The invasion‑of‑privacy test was first developed for the Treasury Board manual, which contains guidelines for the policy on Privacy and Data Protection. The test suggests that institutions consider three interrelated risk factors:
The above privacy considerations will assist institutions in identifying potential risks with respect to the proposed program delivery instrument that should be mitigated as part of the contracting process. For additional guidance on this matter, please refer to Appendix A, "Invasion‑of‑privacy Test."
Institutions subject to the Privacy Act are also subject to the Privacy Impact Assessment (PIA) Policy: http://www.tbs-sct.gc.ca/pol/doc-eng.aspx?id=12450.
Under the PIA Policy, institutions are required to consider conducting a PIA when any new program or service involves the collection, use, or disclosure of personal information or when any significant change is made to an existing program or service. This would include the contracting of a program or service to the private sector. The deputy head of the institution is responsible for determining whether initiatives warrant the conduct of PIAs. In some instances, where institutions do not yet have detailed information required for a comprehensive assessment or where a change to a program or service (or the contracting thereof) is not considered so significant as to warrant a full PIA, it may be appropriate to conduct a preliminary PIA.
Depending on the circumstances at the institution, there are a number of other factors that could be taken into account at this stage. The privacy risks identified and assessed in Step 1.0—in particular, the sensitivity of the information and the amount of control that the service provider has over the information—will need to be weighed against the following factors before reaching a final decision.
As part of doing business in circumstances that may allow the application of laws of foreign jurisdictions (e.g. subcontracts, change of ownership), institutions should give consideration to whether contracts or operations under contracts can be negatively affected by the foreign jurisdiction's economy, political reality, laws, or legal system. In some instances, these differences in a foreign environment may give rise to questions with respect to possible privacy risks.
Foreign search and seizure laws, for example, may require companies that are based within their jurisdiction, or that have ties to companies within their jurisdiction, to disclose information that is either under their control or to which they can obtain access, including information held under a contract or arrangement. The following scenarios provide examples of how such laws could potentially apply if Canada enters into a contract with a company:
Scenario A: Contract with a company operating in Canada and not in any foreign country
A company operating only in Canada that maintains personal information only in Canada is subject to Canadian legislation. There is an indirect risk of access if, under the terms of the contract, the Canadian company (the contractor) has the authority to subcontract and thus may subcontract with companies that are based in a foreign country or have links to foreign commercial organizations.
Scenario B: Contract with a company operating both in Canada and in a foreign country
An order pursuant to a foreign law could indirectly apply. A foreign-based company could be required to disclose personal information to which it has access or can obtain access, including information held by its Canadian affiliate under contract. Depending on the nature of the foreign legislation and the ease of access to the records by the foreign-based company, the Canadian affiliate may not be made aware of an order to produce information.

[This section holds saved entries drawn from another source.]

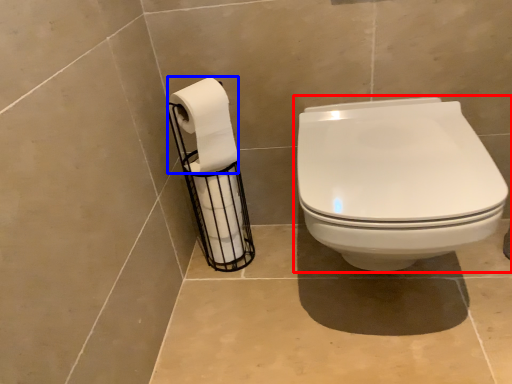 Question: Which object appears closest to the camera in this image, toilet (highlighted by a red box) or toilet paper (highlighted by a blue box)?

Choices:
 (A) toilet
 (B) toilet paper

Answer: (A) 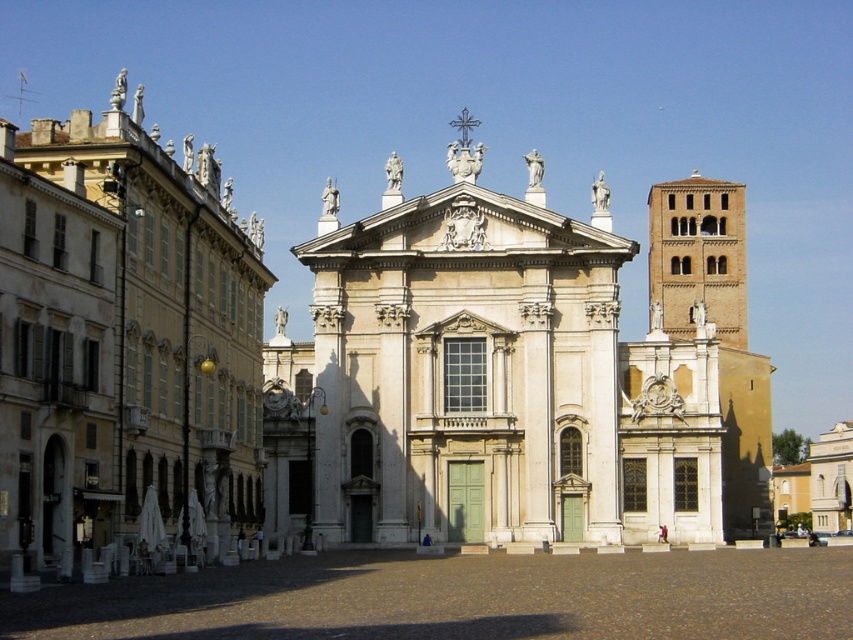 Which is above, beige stone church at center or beige stone church at left?

beige stone church at left is above.

What do you see at coordinates (500, 371) in the screenshot? This screenshot has width=853, height=640. I see `beige stone church at center` at bounding box center [500, 371].

Find the location of a particular element. The width and height of the screenshot is (853, 640). beige stone church at center is located at coordinates (500, 371).

At what (x,y) coordinates should I click in order to perform the action: click on beige stone church at center. Please return your answer as a coordinate pair (x, y). This screenshot has width=853, height=640. Looking at the image, I should click on (500, 371).

Can you confirm if beige stone church at center is wider than brown brick tower at upper right?

Yes, beige stone church at center is wider than brown brick tower at upper right.

At what (x,y) coordinates should I click in order to perform the action: click on beige stone church at center. Please return your answer as a coordinate pair (x, y). Looking at the image, I should click on (500, 371).

Which is more to the left, beige stone church at left or brown brick tower at upper right?

beige stone church at left is more to the left.

Who is more forward, (x=39, y=157) or (x=701, y=227)?

Point (x=39, y=157)

Locate an element on the screen. The image size is (853, 640). beige stone church at left is located at coordinates (125, 340). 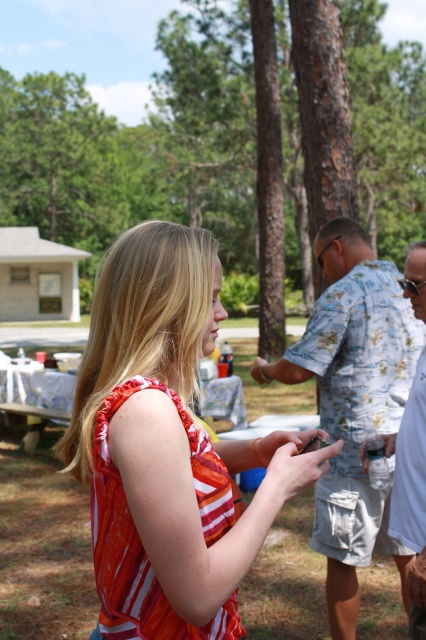 Question: Does orange striped tank top at center appear over white cotton shirt at right?

Choices:
 (A) yes
 (B) no

Answer: (A)

Question: Which is farther from the floral shirt at center?

Choices:
 (A) orange striped tank top at center
 (B) white cotton shirt at right

Answer: (A)

Question: In this image, where is floral shirt at center located relative to white cotton shirt at right?

Choices:
 (A) left
 (B) right

Answer: (A)

Question: Is floral shirt at center to the right of white cotton shirt at right from the viewer's perspective?

Choices:
 (A) no
 (B) yes

Answer: (A)

Question: Which object is the closest to the white cotton shirt at right?

Choices:
 (A) floral shirt at center
 (B) orange striped tank top at center

Answer: (A)

Question: Among these objects, which one is farthest from the camera?

Choices:
 (A) floral shirt at center
 (B) white cotton shirt at right

Answer: (A) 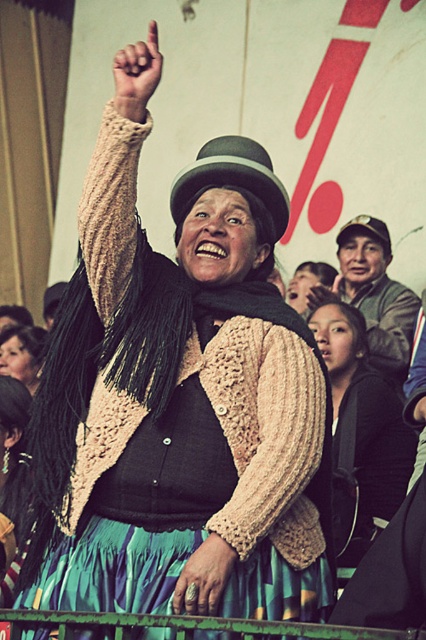 You are a jeweler who needs to create a replica of the silver metallic ring at center. You have a template based on the green felt hat at upper right. Will the ring replica be wider or narrower than the hat?

The silver metallic ring at center is narrower than the green felt hat at upper right, so the replica will also be narrower than the hat.

You are an observer watching the woman in the scene. You notice the matte black scarf at center and the matte black hand at upper center. Which object is positioned more to the right side of the scene?

The matte black scarf at center is positioned more to the right side of the scene compared to the matte black hand at upper center. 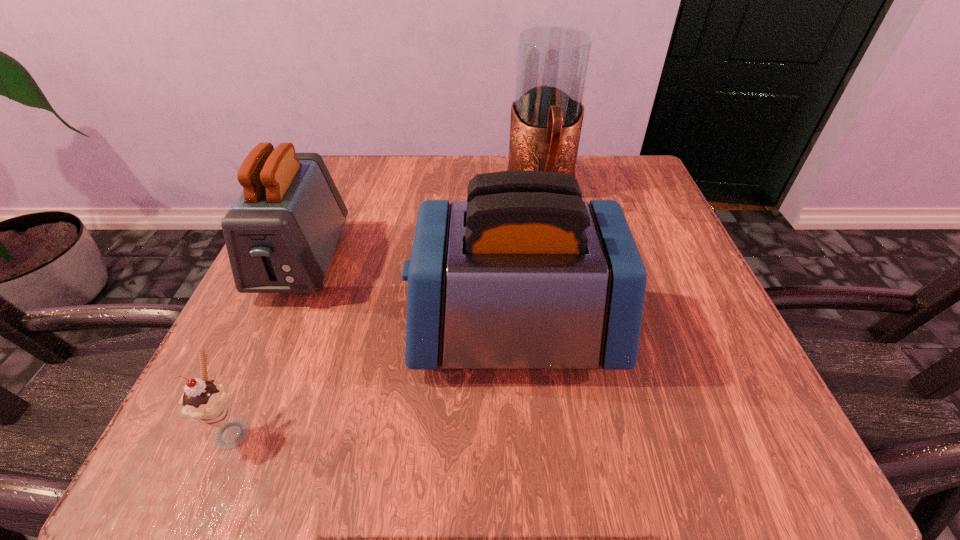 Locate an element on the screen. Image resolution: width=960 pixels, height=540 pixels. free region located 0.150m on the front-facing side of the right toaster is located at coordinates (317, 332).

In order to click on free space located 0.150m on the front-facing side of the shorter toaster in this screenshot , I will do `click(248, 387)`.

Identify the location of blank area located on the right of the nearest object. The height and width of the screenshot is (540, 960). (541, 428).

Locate an element on the screen. object at the far edge is located at coordinates (546, 120).

Image resolution: width=960 pixels, height=540 pixels. What are the coordinates of `object that is at the near edge` in the screenshot? It's located at (205, 401).

Where is `toaster located in the left edge section of the desktop`? The image size is (960, 540). toaster located in the left edge section of the desktop is located at coordinates (281, 232).

This screenshot has width=960, height=540. Find the location of `icecream present at the left edge`. icecream present at the left edge is located at coordinates (205, 401).

The height and width of the screenshot is (540, 960). I want to click on object that is at the near left corner, so point(205,401).

In the image, there is a desktop. Identify the location of vacant area at the far edge. (489, 161).

Identify the location of vacant region at the near edge of the desktop. (343, 413). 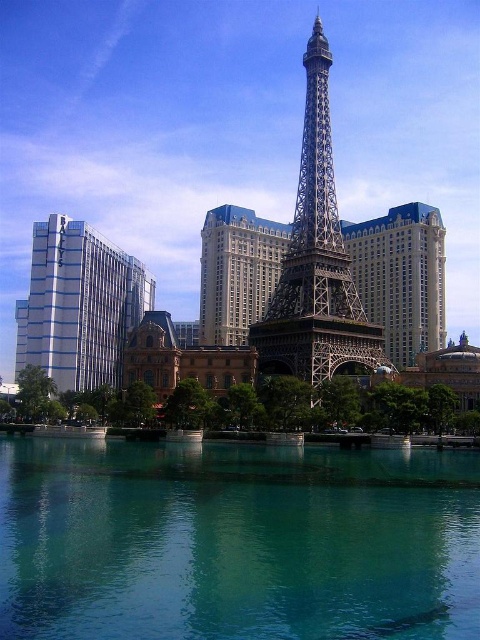 Question: Can you confirm if teal glassy water at center is thinner than metallic silver eiffel tower at center?

Choices:
 (A) no
 (B) yes

Answer: (A)

Question: Which of these objects is positioned closest to the metallic silver eiffel tower at center?

Choices:
 (A) teal glassy water at center
 (B) metallic structure at center
 (C) white glossy building at left

Answer: (B)

Question: Which point appears farthest from the camera in this image?

Choices:
 (A) (76, 228)
 (B) (312, 218)
 (C) (356, 486)
 (D) (266, 260)

Answer: (D)

Question: In this image, where is teal glassy water at center located relative to metallic silver eiffel tower at center?

Choices:
 (A) right
 (B) left

Answer: (B)

Question: Which point appears farthest from the camera in this image?

Choices:
 (A) (356, 528)
 (B) (315, 387)

Answer: (B)

Question: Does metallic silver eiffel tower at center appear over metallic structure at center?

Choices:
 (A) no
 (B) yes

Answer: (A) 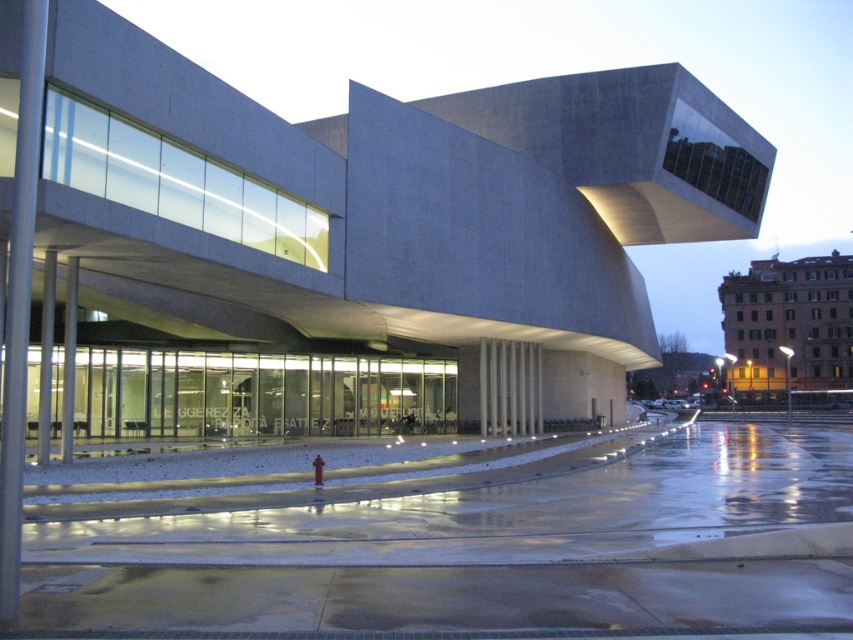 Can you confirm if yellow brick building at right is taller than red matte hydrant at lower center?

Yes, yellow brick building at right is taller than red matte hydrant at lower center.

Is point (790, 262) more distant than point (315, 456)?

Yes, point (790, 262) is farther from viewer.

The image size is (853, 640). I want to click on yellow brick building at right, so click(788, 323).

Is concrete building at center further to camera compared to red matte hydrant at lower center?

No.

Is point (27, 253) positioned before point (320, 483)?

Yes, point (27, 253) is in front of point (320, 483).

The width and height of the screenshot is (853, 640). I want to click on concrete building at center, so click(340, 237).

Who is positioned more to the right, concrete building at center or yellow brick building at right?

yellow brick building at right is more to the right.

The height and width of the screenshot is (640, 853). What do you see at coordinates (340, 237) in the screenshot?
I see `concrete building at center` at bounding box center [340, 237].

Where is `concrete building at center`? The image size is (853, 640). concrete building at center is located at coordinates (340, 237). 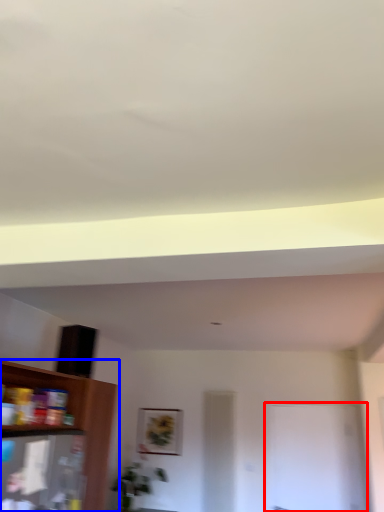 Question: Which of the following is the farthest to the observer, glass door (highlighted by a red box) or shelf (highlighted by a blue box)?

Choices:
 (A) glass door
 (B) shelf

Answer: (A) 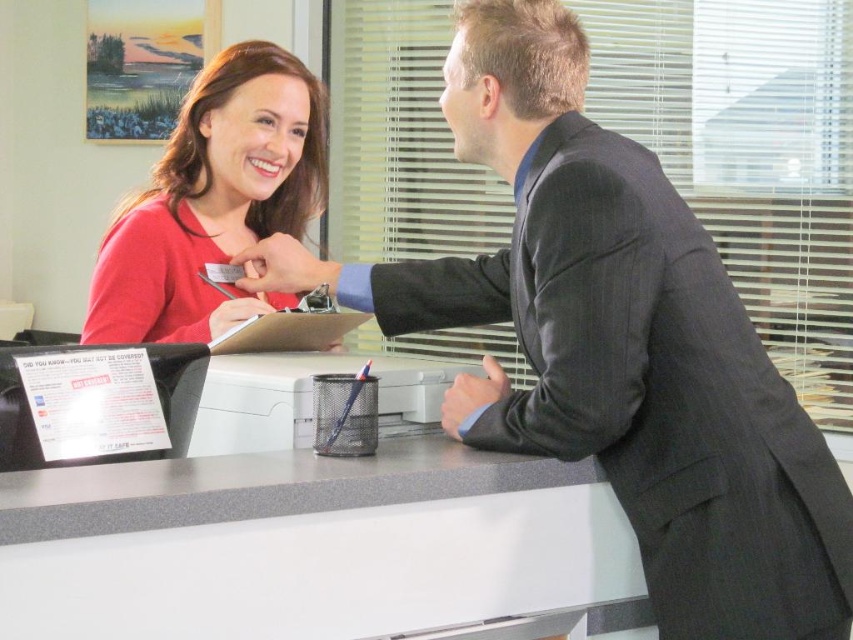 You are a delivery person who needs to place a package on the desk. The package is 50 centimeters long. Can you fit it on the white laminate table at center without overlapping the matte black pen at center?

The white laminate table at center and matte black pen at center are 54.45 centimeters apart from each other. Since the package is only 50 centimeters long, it can be placed between them without overlapping the pen.

You are standing at the reception desk and want to place a small object on the desk. There are two points marked on the desk at coordinates point (262, 109) and point (254, 298). Which point is closer to you, the viewer?

Point (262, 109) is closer to you because it is further to the viewer than point (254, 298).

You are standing at the reception desk and need to place a small object on the nearest point between point (581,496) and point (207,323). Which point should you choose?

You should place the object on point (581,496) because it is closer to you than point (207,323). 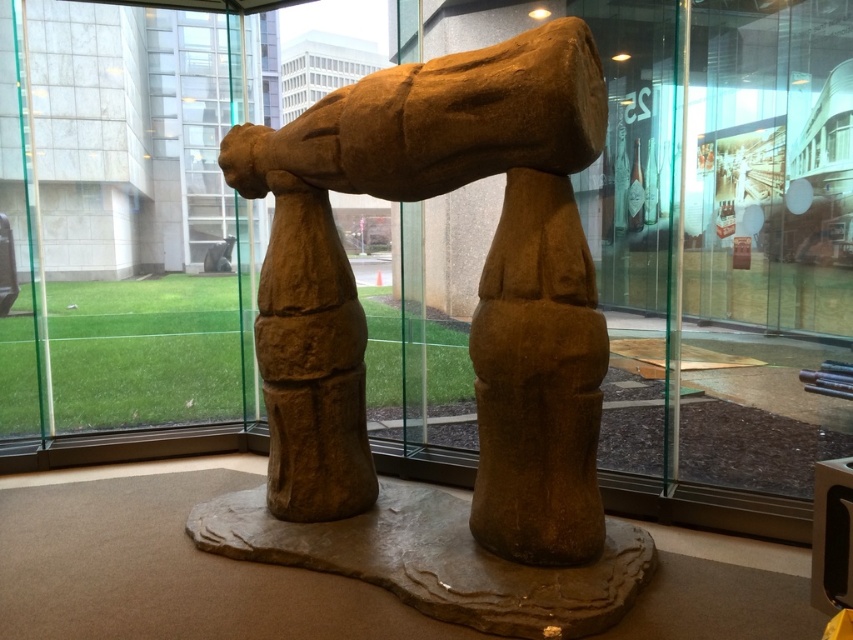 Question: Which point appears closest to the camera in this image?

Choices:
 (A) (216, 182)
 (B) (381, 512)

Answer: (B)

Question: Can you confirm if brown stone sculpture at center is thinner than transparent glass door at upper left?

Choices:
 (A) no
 (B) yes

Answer: (A)

Question: Which object is farther from the camera taking this photo?

Choices:
 (A) brown stone sculpture at center
 (B) transparent glass door at upper left

Answer: (B)

Question: Can you confirm if brown stone sculpture at center is bigger than transparent glass door at upper left?

Choices:
 (A) yes
 (B) no

Answer: (B)

Question: Does brown stone sculpture at center appear on the right side of transparent glass door at upper left?

Choices:
 (A) no
 (B) yes

Answer: (B)

Question: Which point appears farthest from the camera in this image?

Choices:
 (A) click(x=514, y=627)
 (B) click(x=134, y=67)

Answer: (B) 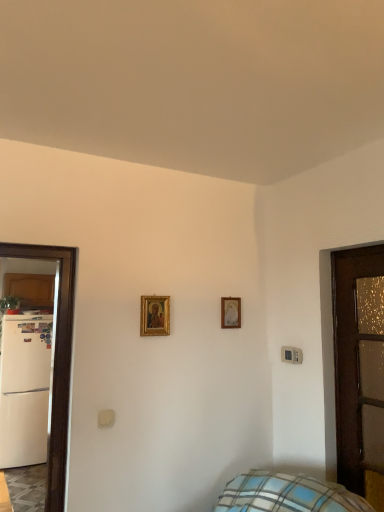 Question: Is gold-framed painting at center, which is the 1th picture frame in front-to-back order, looking in the opposite direction of gold-framed picture at center, arranged as the 1th picture frame when viewed from the back?

Choices:
 (A) yes
 (B) no

Answer: (B)

Question: Is gold-framed painting at center, marked as the 1th picture frame in a left-to-right arrangement, behind gold-framed picture at center, arranged as the 1th picture frame when viewed from the back?

Choices:
 (A) yes
 (B) no

Answer: (B)

Question: Is gold-framed painting at center, marked as the 1th picture frame in a left-to-right arrangement, at the right side of gold-framed picture at center, arranged as the second picture frame when viewed from the front?

Choices:
 (A) no
 (B) yes

Answer: (A)

Question: Can you confirm if gold-framed painting at center, which is the 1th picture frame in front-to-back order, is positioned to the left of gold-framed picture at center, arranged as the 1th picture frame when viewed from the back?

Choices:
 (A) yes
 (B) no

Answer: (A)

Question: From the image's perspective, is gold-framed painting at center, marked as the 1th picture frame in a left-to-right arrangement, beneath gold-framed picture at center, the 1th picture frame positioned from the right?

Choices:
 (A) yes
 (B) no

Answer: (B)

Question: Do you think gold-framed painting at center, marked as the 1th picture frame in a left-to-right arrangement, is within brown wooden door at right, or outside of it?

Choices:
 (A) outside
 (B) inside

Answer: (A)

Question: Based on their sizes in the image, would you say gold-framed painting at center, positioned as the 2th picture frame in back-to-front order, is bigger or smaller than brown wooden door at right?

Choices:
 (A) big
 (B) small

Answer: (B)

Question: From the image's perspective, is gold-framed painting at center, marked as the 1th picture frame in a left-to-right arrangement, located above or below brown wooden door at right?

Choices:
 (A) below
 (B) above

Answer: (B)

Question: Considering the positions of gold-framed painting at center, marked as the 1th picture frame in a left-to-right arrangement, and brown wooden door at right in the image, is gold-framed painting at center, marked as the 1th picture frame in a left-to-right arrangement, taller or shorter than brown wooden door at right?

Choices:
 (A) short
 (B) tall

Answer: (A)

Question: Is gold-framed painting at center, marked as the 1th picture frame in a left-to-right arrangement, situated inside white matte refrigerator at left or outside?

Choices:
 (A) inside
 (B) outside

Answer: (B)

Question: Visually, is gold-framed painting at center, which is the 1th picture frame in front-to-back order, positioned to the left or to the right of white matte refrigerator at left?

Choices:
 (A) right
 (B) left

Answer: (A)

Question: In terms of height, does gold-framed painting at center, which is the 1th picture frame in front-to-back order, look taller or shorter compared to white matte refrigerator at left?

Choices:
 (A) short
 (B) tall

Answer: (A)

Question: Considering the positions of gold-framed painting at center, marked as the 2th picture frame in a right-to-left arrangement, and white matte refrigerator at left in the image, is gold-framed painting at center, marked as the 2th picture frame in a right-to-left arrangement, bigger or smaller than white matte refrigerator at left?

Choices:
 (A) big
 (B) small

Answer: (B)

Question: Is brown wooden door at right inside the boundaries of gold-framed picture at center, the 1th picture frame positioned from the right, or outside?

Choices:
 (A) outside
 (B) inside

Answer: (A)

Question: From the image's perspective, is brown wooden door at right located above or below gold-framed picture at center, the 2th picture frame viewed from the left?

Choices:
 (A) below
 (B) above

Answer: (A) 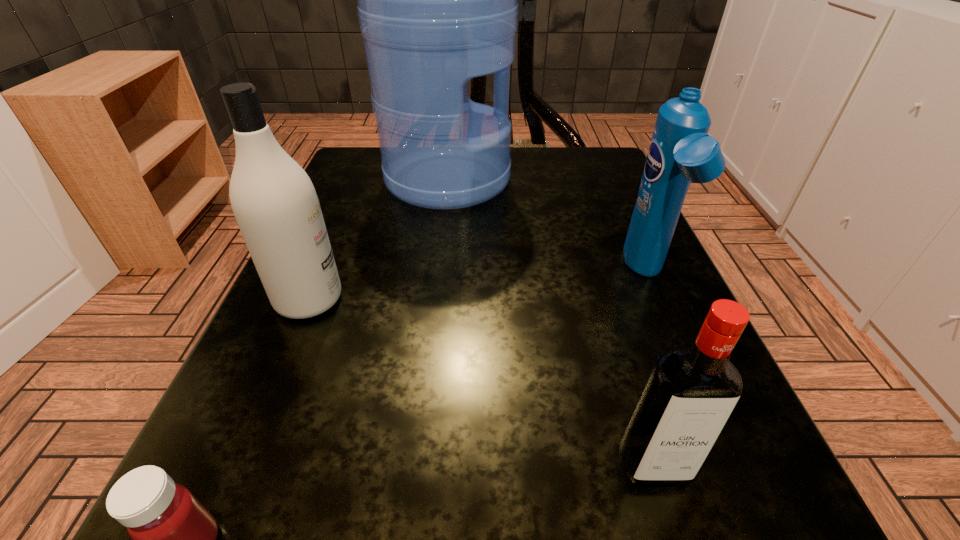 Identify the location of free space at the right edge. (613, 212).

In the image, there is a desktop. Where is `vacant region at the far left corner`? Image resolution: width=960 pixels, height=540 pixels. vacant region at the far left corner is located at coordinates (374, 152).

Locate an element on the screen. vacant space at the far right corner is located at coordinates (588, 173).

Locate an element on the screen. This screenshot has width=960, height=540. unoccupied position between the rightmost object and the farthest object is located at coordinates (547, 227).

Where is `blank region between the left shampoo and the right shampoo`? This screenshot has height=540, width=960. blank region between the left shampoo and the right shampoo is located at coordinates (478, 287).

Locate an element on the screen. The height and width of the screenshot is (540, 960). unoccupied area between the right shampoo and the second shortest object is located at coordinates (650, 369).

The height and width of the screenshot is (540, 960). I want to click on object that is the fourth closest to the water jug, so click(173, 535).

Point out which object is positioned as the fourth nearest to the right shampoo. Please provide its 2D coordinates. Your answer should be formatted as a tuple, i.e. [(x, y)], where the tuple contains the x and y coordinates of a point satisfying the conditions above.

[(173, 535)]

At what (x,y) coordinates should I click in order to perform the action: click on blank area in the image that satisfies the following two spatial constraints: 1. on the side of the right shampoo with the handle; 2. on the left side of the water jug. Please return your answer as a coordinate pair (x, y). Looking at the image, I should click on (437, 274).

This screenshot has width=960, height=540. I want to click on vacant position in the image that satisfies the following two spatial constraints: 1. on the side of the rightmost object with the handle; 2. on the right side of the tallest object, so click(x=437, y=274). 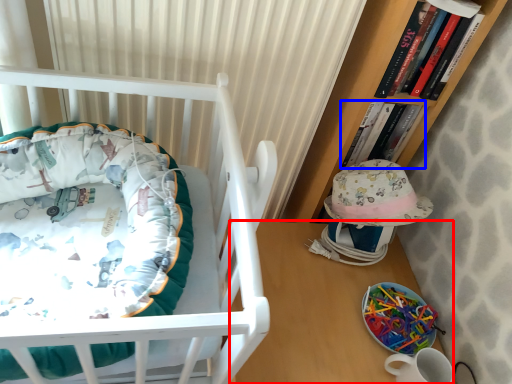 Question: Among these objects, which one is farthest to the camera, table (highlighted by a red box) or book (highlighted by a blue box)?

Choices:
 (A) table
 (B) book

Answer: (B)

Scenario C: Contract with a company operating in a foreign country
Commercial organizations operating in a foreign country that hold personal information about Canadians in that country must comply with the laws of the foreign country. A foreign-based company could be required to produce personal information to which it has access or can obtain access as a result of a contract or arrangement with a Government of Canada institution.
The above examples could apply to any foreign jurisdiction with laws that can compel the production of information from companies operating within their borders. Note that it would be much more difficult for most foreign governments to target specific personal information that may be held by a company under the terms of a contract with the Canadian government than it would be to request information through an existing bilateral agreement. In considering the possible use of the USA PATRIOT Act by U.S. law enforcement to get information about Canadians, the Privacy Commissioner of Canada stated the following:
. . . US government agencies can rely on other established procedures to obtain information about Canadians that is held by government or the private sector in Canada. Longstanding information sharing agreements between security and law enforcement agencies in both countries, and the mutual legal assistance process, are the most likely vehicles for obtaining access to information held in Canada.
It should be noted that the Personal Information Protection and Electronic Documents Act (PIPEDA) or substantially
similar provincial laws (in place only in British Columbia, Alberta, and Quebec) regulate the privacy practices of commercial
organizations operating in Canada. None prevents contracting involving personal information, but they do require that
Canadian-based contractors include privacy-protective clauses in any subcontracts.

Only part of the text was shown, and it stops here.